▶ **Goal of the exercise**
Word for word, copy the listing below and leave out its images.
[Recorded information]
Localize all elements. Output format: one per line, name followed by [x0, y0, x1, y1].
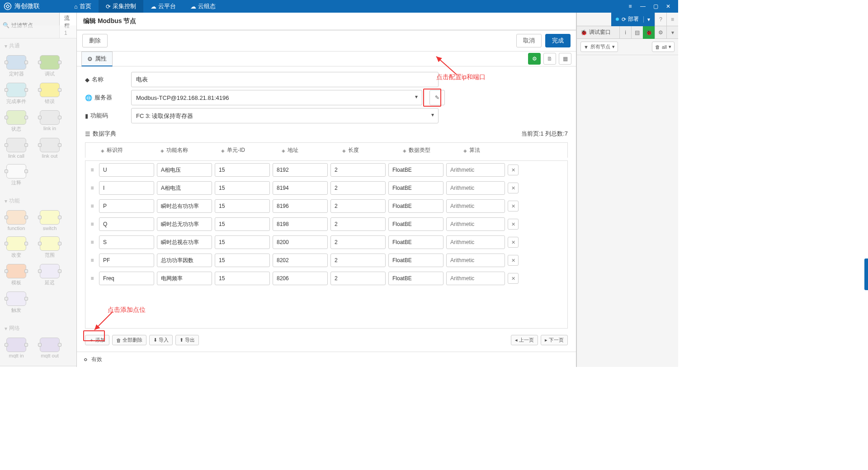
palette-node[interactable]: link out: [37, 138, 62, 159]
cell-len[interactable]: [330, 199, 386, 213]
cell-fn[interactable]: [157, 254, 212, 267]
cell-addr[interactable]: [273, 163, 328, 177]
drag-handle-icon[interactable]: ≡: [88, 167, 96, 173]
export-button[interactable]: ⬆导出: [175, 335, 199, 345]
filter-nodes[interactable]: ▼所有节点▾: [580, 42, 618, 52]
cell-len[interactable]: [330, 235, 386, 249]
window-menu-icon[interactable]: ≡: [624, 0, 637, 13]
sidebar-info-icon[interactable]: i: [619, 26, 631, 39]
cell-uid[interactable]: [215, 272, 270, 285]
cell-len[interactable]: [330, 163, 386, 177]
cell-alg[interactable]: [446, 235, 505, 249]
remove-row-button[interactable]: ✕: [508, 219, 519, 230]
palette-node[interactable]: function: [4, 210, 29, 231]
palette-search-input[interactable]: [11, 22, 57, 28]
window-maximize-icon[interactable]: ▢: [649, 0, 662, 13]
cell-id[interactable]: [99, 163, 154, 177]
cell-dtype[interactable]: FloatBE: [388, 163, 443, 177]
cell-alg[interactable]: [446, 199, 505, 213]
flow-tab[interactable]: 流程1: [59, 13, 76, 38]
next-page-button[interactable]: ▸下一页: [541, 335, 568, 345]
palette-node[interactable]: 模板: [4, 264, 29, 286]
drag-handle-icon[interactable]: ≡: [88, 185, 96, 191]
drag-handle-icon[interactable]: ≡: [88, 203, 96, 209]
cell-alg[interactable]: [446, 181, 505, 195]
node-doc-icon[interactable]: 🗎: [543, 53, 556, 65]
cell-len[interactable]: [330, 254, 386, 267]
sidebar-gear-icon[interactable]: ⚙: [655, 26, 666, 39]
cell-len[interactable]: [330, 272, 386, 285]
cell-fn[interactable]: [157, 163, 212, 177]
remove-row-button[interactable]: ✕: [508, 255, 519, 266]
node-layout-icon[interactable]: ▦: [559, 53, 571, 65]
cell-alg[interactable]: [446, 272, 505, 285]
palette-node[interactable]: mqtt out: [37, 338, 62, 358]
cell-dtype[interactable]: FloatBE: [388, 254, 443, 267]
remove-row-button[interactable]: ✕: [508, 201, 519, 212]
menu-icon[interactable]: ≡: [666, 13, 678, 26]
name-input[interactable]: [131, 72, 439, 87]
edit-server-button[interactable]: ✎: [429, 90, 445, 105]
cell-uid[interactable]: [215, 163, 270, 177]
drag-handle-icon[interactable]: ≡: [88, 257, 96, 263]
palette-node[interactable]: switch: [37, 210, 62, 231]
palette-search[interactable]: 🔍: [0, 20, 59, 30]
node-enabled-icon[interactable]: ⚙: [528, 53, 541, 65]
cell-id[interactable]: [99, 272, 154, 285]
funccode-select[interactable]: FC 3: 读取保持寄存器: [131, 108, 439, 123]
sidebar-bug-icon[interactable]: 🐞: [643, 26, 655, 39]
delete-all-button[interactable]: 🗑全部删除: [112, 335, 146, 345]
deploy-button[interactable]: ⟳ 部署 ▾: [611, 13, 655, 26]
cell-fn[interactable]: [157, 235, 212, 249]
cell-dtype[interactable]: FloatBE: [388, 272, 443, 285]
filter-all[interactable]: 🗑all▾: [652, 42, 675, 52]
group-common[interactable]: 共通: [0, 38, 76, 53]
drag-handle-icon[interactable]: ≡: [88, 275, 96, 282]
cell-addr[interactable]: [273, 199, 328, 213]
cell-uid[interactable]: [215, 235, 270, 249]
remove-row-button[interactable]: ✕: [508, 237, 519, 248]
delete-button[interactable]: 删除: [82, 34, 108, 47]
palette-node[interactable]: link call: [4, 138, 29, 159]
cell-id[interactable]: [99, 235, 154, 249]
palette-node[interactable]: 状态: [4, 110, 29, 132]
cell-dtype[interactable]: FloatBE: [388, 181, 443, 195]
cell-fn[interactable]: [157, 272, 212, 285]
nav-cloud-config[interactable]: ☁云组态: [183, 0, 223, 13]
drag-handle-icon[interactable]: ≡: [88, 221, 96, 227]
cell-dtype[interactable]: FloatBE: [388, 217, 443, 231]
palette-node[interactable]: 范围: [37, 236, 62, 258]
cell-fn[interactable]: [157, 199, 212, 213]
cell-dtype[interactable]: FloatBE: [388, 235, 443, 249]
cell-id[interactable]: [99, 181, 154, 195]
cell-alg[interactable]: [446, 163, 505, 177]
palette-node[interactable]: 延迟: [37, 264, 62, 286]
sidebar-book-icon[interactable]: ▤: [631, 26, 643, 39]
done-button[interactable]: 完成: [545, 34, 571, 47]
palette-node[interactable]: 错误: [37, 83, 62, 105]
cell-id[interactable]: [99, 254, 154, 267]
chevron-down-icon[interactable]: ▾: [643, 16, 650, 23]
cell-alg[interactable]: [446, 217, 505, 231]
remove-row-button[interactable]: ✕: [508, 273, 519, 284]
cell-dtype[interactable]: FloatBE: [388, 199, 443, 213]
palette-node[interactable]: 调试: [37, 55, 62, 77]
cell-len[interactable]: [330, 181, 386, 195]
remove-row-button[interactable]: ✕: [508, 164, 519, 175]
add-row-button[interactable]: ＋添加: [85, 335, 109, 345]
sidebar-chevron-icon[interactable]: ▾: [666, 26, 678, 39]
cell-id[interactable]: [99, 199, 154, 213]
cell-addr[interactable]: [273, 235, 328, 249]
group-network[interactable]: 网络: [0, 321, 76, 336]
cell-addr[interactable]: [273, 181, 328, 195]
palette-node[interactable]: 触发: [4, 291, 29, 314]
import-button[interactable]: ⬇导入: [149, 335, 173, 345]
drag-handle-icon[interactable]: ≡: [88, 239, 96, 245]
palette-node[interactable]: 注释: [4, 164, 29, 186]
palette-node[interactable]: mqtt in: [4, 338, 29, 358]
cell-fn[interactable]: [157, 181, 212, 195]
palette-node[interactable]: 改变: [4, 236, 29, 258]
window-minimize-icon[interactable]: —: [637, 0, 649, 13]
cell-addr[interactable]: [273, 254, 328, 267]
palette-node[interactable]: 完成事件: [4, 83, 29, 105]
[/Recorded information]
▶ **Written answer**
Localize all elements. Output format: one per line, name followed by [x0, y0, x1, y1].
palette-node[interactable]: link out: [37, 138, 62, 159]
cell-len[interactable]: [330, 199, 386, 213]
cell-fn[interactable]: [157, 254, 212, 267]
cell-addr[interactable]: [273, 163, 328, 177]
drag-handle-icon[interactable]: ≡: [88, 167, 96, 173]
export-button[interactable]: ⬆导出: [175, 335, 199, 345]
filter-nodes[interactable]: ▼所有节点▾: [580, 42, 618, 52]
cell-len[interactable]: [330, 235, 386, 249]
window-menu-icon[interactable]: ≡: [624, 0, 637, 13]
sidebar-info-icon[interactable]: i: [619, 26, 631, 39]
cell-uid[interactable]: [215, 272, 270, 285]
cell-len[interactable]: [330, 163, 386, 177]
cell-alg[interactable]: [446, 235, 505, 249]
remove-row-button[interactable]: ✕: [508, 219, 519, 230]
palette-node[interactable]: function: [4, 210, 29, 231]
palette-search-input[interactable]: [11, 22, 57, 28]
window-maximize-icon[interactable]: ▢: [649, 0, 662, 13]
cell-id[interactable]: [99, 163, 154, 177]
cell-dtype[interactable]: FloatBE: [388, 163, 443, 177]
cell-alg[interactable]: [446, 199, 505, 213]
flow-tab[interactable]: 流程1: [59, 13, 76, 38]
next-page-button[interactable]: ▸下一页: [541, 335, 568, 345]
palette-node[interactable]: 模板: [4, 264, 29, 286]
drag-handle-icon[interactable]: ≡: [88, 185, 96, 191]
drag-handle-icon[interactable]: ≡: [88, 203, 96, 209]
cell-alg[interactable]: [446, 181, 505, 195]
node-doc-icon[interactable]: 🗎: [543, 53, 556, 65]
cell-len[interactable]: [330, 254, 386, 267]
sidebar-gear-icon[interactable]: ⚙: [655, 26, 666, 39]
cell-len[interactable]: [330, 272, 386, 285]
cell-fn[interactable]: [157, 163, 212, 177]
remove-row-button[interactable]: ✕: [508, 255, 519, 266]
node-layout-icon[interactable]: ▦: [559, 53, 571, 65]
cell-alg[interactable]: [446, 272, 505, 285]
palette-node[interactable]: mqtt out: [37, 338, 62, 358]
cell-dtype[interactable]: FloatBE: [388, 254, 443, 267]
remove-row-button[interactable]: ✕: [508, 201, 519, 212]
menu-icon[interactable]: ≡: [666, 13, 678, 26]
name-input[interactable]: [131, 72, 439, 87]
edit-server-button[interactable]: ✎: [429, 90, 445, 105]
cell-uid[interactable]: [215, 163, 270, 177]
drag-handle-icon[interactable]: ≡: [88, 257, 96, 263]
palette-node[interactable]: switch: [37, 210, 62, 231]
palette-search[interactable]: 🔍: [0, 20, 59, 30]
node-enabled-icon[interactable]: ⚙: [528, 53, 541, 65]
cell-id[interactable]: [99, 272, 154, 285]
funccode-select[interactable]: FC 3: 读取保持寄存器: [131, 108, 439, 123]
sidebar-bug-icon[interactable]: 🐞: [643, 26, 655, 39]
delete-all-button[interactable]: 🗑全部删除: [112, 335, 146, 345]
deploy-button[interactable]: ⟳ 部署 ▾: [611, 13, 655, 26]
cell-fn[interactable]: [157, 235, 212, 249]
cell-dtype[interactable]: FloatBE: [388, 272, 443, 285]
filter-all[interactable]: 🗑all▾: [652, 42, 675, 52]
group-common[interactable]: 共通: [0, 38, 76, 53]
drag-handle-icon[interactable]: ≡: [88, 275, 96, 282]
cell-addr[interactable]: [273, 199, 328, 213]
cell-uid[interactable]: [215, 235, 270, 249]
remove-row-button[interactable]: ✕: [508, 237, 519, 248]
delete-button[interactable]: 删除: [82, 34, 108, 47]
palette-node[interactable]: link call: [4, 138, 29, 159]
cell-id[interactable]: [99, 235, 154, 249]
palette-node[interactable]: 状态: [4, 110, 29, 132]
cell-dtype[interactable]: FloatBE: [388, 181, 443, 195]
cell-fn[interactable]: [157, 272, 212, 285]
nav-cloud-config[interactable]: ☁云组态: [183, 0, 223, 13]
drag-handle-icon[interactable]: ≡: [88, 221, 96, 227]
cell-dtype[interactable]: FloatBE: [388, 217, 443, 231]
palette-node[interactable]: 范围: [37, 236, 62, 258]
cell-fn[interactable]: [157, 199, 212, 213]
cell-dtype[interactable]: FloatBE: [388, 235, 443, 249]
cell-id[interactable]: [99, 181, 154, 195]
cell-alg[interactable]: [446, 163, 505, 177]
palette-node[interactable]: 延迟: [37, 264, 62, 286]
sidebar-book-icon[interactable]: ▤: [631, 26, 643, 39]
done-button[interactable]: 完成: [545, 34, 571, 47]
palette-node[interactable]: 错误: [37, 83, 62, 105]
cell-id[interactable]: [99, 254, 154, 267]
chevron-down-icon[interactable]: ▾: [643, 16, 650, 23]
cell-alg[interactable]: [446, 217, 505, 231]
remove-row-button[interactable]: ✕: [508, 273, 519, 284]
cell-dtype[interactable]: FloatBE: [388, 199, 443, 213]
palette-node[interactable]: 调试: [37, 55, 62, 77]
cell-len[interactable]: [330, 181, 386, 195]
remove-row-button[interactable]: ✕: [508, 164, 519, 175]
add-row-button[interactable]: ＋添加: [85, 335, 109, 345]
sidebar-chevron-icon[interactable]: ▾: [666, 26, 678, 39]
cell-id[interactable]: [99, 199, 154, 213]
cell-addr[interactable]: [273, 235, 328, 249]
group-network[interactable]: 网络: [0, 321, 76, 336]
cell-addr[interactable]: [273, 181, 328, 195]
palette-node[interactable]: 触发: [4, 291, 29, 314]
import-button[interactable]: ⬇导入: [149, 335, 173, 345]
drag-handle-icon[interactable]: ≡: [88, 239, 96, 245]
palette-node[interactable]: 注释: [4, 164, 29, 186]
palette-node[interactable]: mqtt in: [4, 338, 29, 358]
cell-fn[interactable]: [157, 181, 212, 195]
palette-node[interactable]: 改变: [4, 236, 29, 258]
window-minimize-icon[interactable]: —: [637, 0, 649, 13]
cell-addr[interactable]: [273, 254, 328, 267]
palette-node[interactable]: 完成事件: [4, 83, 29, 105]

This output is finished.